For most computer science students, platforms like LeetCode have become an essential part of learning to code. But have you ever wondered—how would you build a LeetCode clone yourself, and what goes on behind the scenes in the code? More importantly, What can we do to make it more rookie-friendly?
This project aims to build a learning-focused code evaluation platform that puts education first. Unlike traditional online judges that hide test cases and simply return “Wrong Answer,” our platform will open up all test cases—including edge cases and step-by-step test visibility to help users truly understand their mistakes.
Users can submit their code and get instant feedback. If the code fails, the platform will clearly show which test case failed, what the expected and actual outputs were,so that users can debug more effectively without struggling on vague error messages or hidden edge cases.
This project focuses on transparency and learning-oriented feedback, turning the process of solving coding problems into a meaningful learning experience—not just a race to pass hidden tests.
Name: Harold Hao
Student number: 49552405
The complete system is a learning-oriented online judge platform designed to help students understand, debug, and grow through algorithmic problem-solving.

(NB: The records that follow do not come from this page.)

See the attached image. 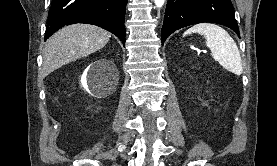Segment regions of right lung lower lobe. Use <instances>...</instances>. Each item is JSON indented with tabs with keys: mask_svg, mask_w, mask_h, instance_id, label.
Instances as JSON below:
<instances>
[{
	"mask_svg": "<svg viewBox=\"0 0 277 166\" xmlns=\"http://www.w3.org/2000/svg\"><path fill=\"white\" fill-rule=\"evenodd\" d=\"M127 0H52L44 40L64 25L88 23L119 37L125 44Z\"/></svg>",
	"mask_w": 277,
	"mask_h": 166,
	"instance_id": "98d812e1",
	"label": "right lung lower lobe"
}]
</instances>
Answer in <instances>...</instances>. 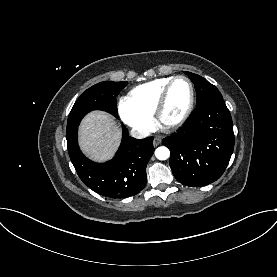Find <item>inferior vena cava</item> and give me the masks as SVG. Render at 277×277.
I'll return each instance as SVG.
<instances>
[{"mask_svg":"<svg viewBox=\"0 0 277 277\" xmlns=\"http://www.w3.org/2000/svg\"><path fill=\"white\" fill-rule=\"evenodd\" d=\"M149 131L145 130V129H132L131 130V135L134 138L137 139H143L149 136Z\"/></svg>","mask_w":277,"mask_h":277,"instance_id":"obj_1","label":"inferior vena cava"}]
</instances>
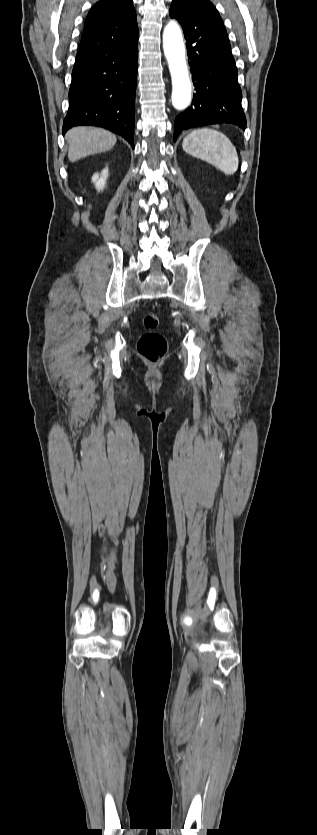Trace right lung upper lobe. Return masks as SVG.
Segmentation results:
<instances>
[{"mask_svg": "<svg viewBox=\"0 0 317 835\" xmlns=\"http://www.w3.org/2000/svg\"><path fill=\"white\" fill-rule=\"evenodd\" d=\"M137 35L132 0H100L87 15L80 45L115 46Z\"/></svg>", "mask_w": 317, "mask_h": 835, "instance_id": "obj_1", "label": "right lung upper lobe"}]
</instances>
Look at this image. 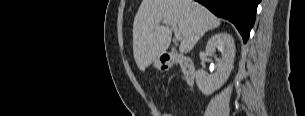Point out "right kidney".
I'll list each match as a JSON object with an SVG mask.
<instances>
[{"label":"right kidney","mask_w":305,"mask_h":116,"mask_svg":"<svg viewBox=\"0 0 305 116\" xmlns=\"http://www.w3.org/2000/svg\"><path fill=\"white\" fill-rule=\"evenodd\" d=\"M216 49L221 52V58H215L217 72L208 75L203 69L196 72V83L204 95H210L219 89L229 78L234 68L235 44L233 37L228 33L213 35L206 45V53L214 55Z\"/></svg>","instance_id":"ca27d5eb"}]
</instances>
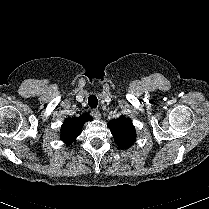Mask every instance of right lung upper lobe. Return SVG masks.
<instances>
[{"instance_id": "1", "label": "right lung upper lobe", "mask_w": 209, "mask_h": 209, "mask_svg": "<svg viewBox=\"0 0 209 209\" xmlns=\"http://www.w3.org/2000/svg\"><path fill=\"white\" fill-rule=\"evenodd\" d=\"M91 120L92 117L88 114L65 119L61 126V140L67 145H71V143L79 136L84 123Z\"/></svg>"}]
</instances>
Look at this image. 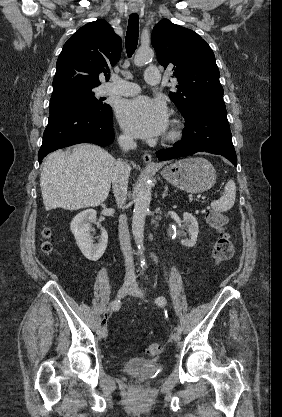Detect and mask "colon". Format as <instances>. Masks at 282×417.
I'll return each instance as SVG.
<instances>
[{
    "mask_svg": "<svg viewBox=\"0 0 282 417\" xmlns=\"http://www.w3.org/2000/svg\"><path fill=\"white\" fill-rule=\"evenodd\" d=\"M206 221L210 228L217 233L214 246H213V258L216 265L228 262L234 252V245L230 236L226 233V227L228 223L227 216L216 210H209L205 215ZM45 237H50V231L45 230ZM45 252L50 251V247L44 245ZM163 350V344L160 342H153L149 344L146 348V354L148 357L155 358L161 354Z\"/></svg>",
    "mask_w": 282,
    "mask_h": 417,
    "instance_id": "5ec220e1",
    "label": "colon"
}]
</instances>
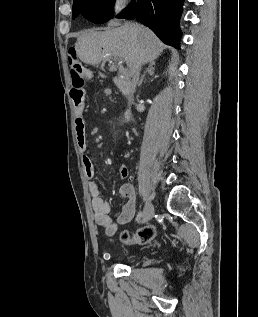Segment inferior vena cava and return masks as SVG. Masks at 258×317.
Wrapping results in <instances>:
<instances>
[{"label": "inferior vena cava", "mask_w": 258, "mask_h": 317, "mask_svg": "<svg viewBox=\"0 0 258 317\" xmlns=\"http://www.w3.org/2000/svg\"><path fill=\"white\" fill-rule=\"evenodd\" d=\"M142 62L140 60H137L136 64H133L131 68V74H132V80L130 84V92L133 94L135 92V88L137 86V82L139 80V74L141 70ZM130 100H133L132 96H130Z\"/></svg>", "instance_id": "1"}]
</instances>
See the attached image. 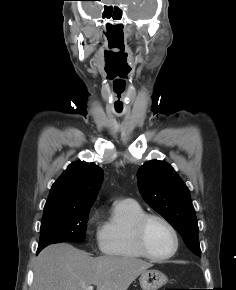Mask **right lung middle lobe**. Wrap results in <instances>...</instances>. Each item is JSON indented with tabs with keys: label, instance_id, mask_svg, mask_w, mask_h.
I'll use <instances>...</instances> for the list:
<instances>
[{
	"label": "right lung middle lobe",
	"instance_id": "obj_1",
	"mask_svg": "<svg viewBox=\"0 0 236 290\" xmlns=\"http://www.w3.org/2000/svg\"><path fill=\"white\" fill-rule=\"evenodd\" d=\"M88 215L89 210L44 212L37 253L52 243L83 241Z\"/></svg>",
	"mask_w": 236,
	"mask_h": 290
}]
</instances>
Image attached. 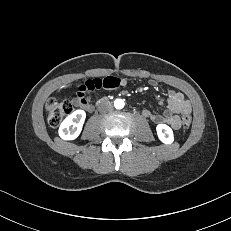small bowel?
<instances>
[{"label": "small bowel", "mask_w": 231, "mask_h": 231, "mask_svg": "<svg viewBox=\"0 0 231 231\" xmlns=\"http://www.w3.org/2000/svg\"><path fill=\"white\" fill-rule=\"evenodd\" d=\"M126 84L127 81L125 79H119L117 76L88 80L85 84L79 86L77 95L74 98V103L82 109L90 111L92 109V102L87 95L88 92H94L99 89H116ZM150 85L155 86L156 82L151 80ZM160 105L166 107L163 114L157 115L150 109H145L143 115L151 119L154 123H167L174 129L181 127L182 121L179 115L190 114L191 112L190 102L184 97L183 93L179 91H168L166 102H161Z\"/></svg>", "instance_id": "c3829d8e"}]
</instances>
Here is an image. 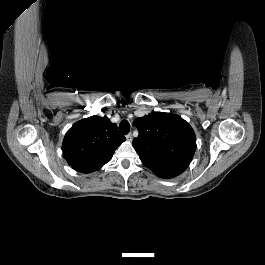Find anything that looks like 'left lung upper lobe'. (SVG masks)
<instances>
[{"label": "left lung upper lobe", "instance_id": "5c2ea615", "mask_svg": "<svg viewBox=\"0 0 265 265\" xmlns=\"http://www.w3.org/2000/svg\"><path fill=\"white\" fill-rule=\"evenodd\" d=\"M133 125L139 136L132 145L150 169L191 162L196 150L195 133L178 115L154 112L135 119Z\"/></svg>", "mask_w": 265, "mask_h": 265}]
</instances>
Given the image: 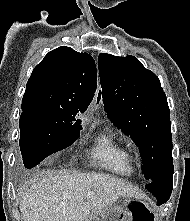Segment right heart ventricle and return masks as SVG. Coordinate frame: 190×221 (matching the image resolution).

Users can submit their code and receive detailed evaluation results. Unlike traditional online judge platforms that only show limited pass/fail messages, our platform makes all test cases visible, so that users can learn from their mistakes and build a deeper understanding of the problem without struggling on vague error messages or hidden edge cases.
The MVP will focus on delivering the minimum working flow:
Security refers to the ability of the system to maintain normal operation and protect sensitive data when faced with malicious input or misuse. As the platform allows user registration and code submission, key risks include unauthorized access, code injection, and denial-of-service through resource abuse.
User credentials will be stored using strong password hashing algorithms such as bcrypt or Argon2, ensuring that no plain-text passwords are retained. Access control will be enforced to restrict users from accessing others’ private data or submissions. All code will be executed within sandboxed environments to isolate untrusted code and prevent it from affecting the system or other users.
Scalability refers to the system’s ability to handle varying user loads without performance degradation. The platform will be deployed on AWS using EC2 instances behind an Application Load Balancer to evenly distribute incoming traffic. Compute-intensive tasks such as code execution will run in separate worker instances that can be scaled horizontally based on demand. This architecture allows different components to scale independently, ensuring consistent performance under high concurrency.
Deployability refers to how easily the software and its required infrastructure can be provisioned, updated, and released. The system will be deployed on AWS using EC2 instances, with infrastructure managed through code to enable reproducibility. A continuous deployment pipeline will be used to automate building, testing, and releasing new versions of the application. This ensures that updates can be delivered consistently and with minimal manual effort. The use of containerization further simplifies deployment by allowing the application to be packaged and launched in a predictable environment.
The security of the system will be evaluated through targeted manual checks. First, we will create several test users and manually inspect the database to ensure that their passwords are properly encrypted using salted hashes, rather than stored in plain text.
Second, we will manually review (with the help of LLMs) the Docker configuration to ensure that it is securely set up and that the containerized code cannot affect the host system. This includes checking for insecure volume mounts or the use of privileged containers.
Scalability will be evaluated using load testing tools such as Apache JMeter by simulating multiple concurrent users performing common actions such as visiting problem pages or submitting code. The tests will help assess how the system behaves under increased traffic, measuring key performance metrics such as response time, error rate, and throughput. This approach ensures that the platform can scale to meet user demand and remain responsive during peak usage periods.
Deployability will be evaluated by following a documented manual deployment process on a clean EC2 instance. The process should complete successfully with minimal manual steps, demonstrating that the system can be deployed reliably in a consistent environment.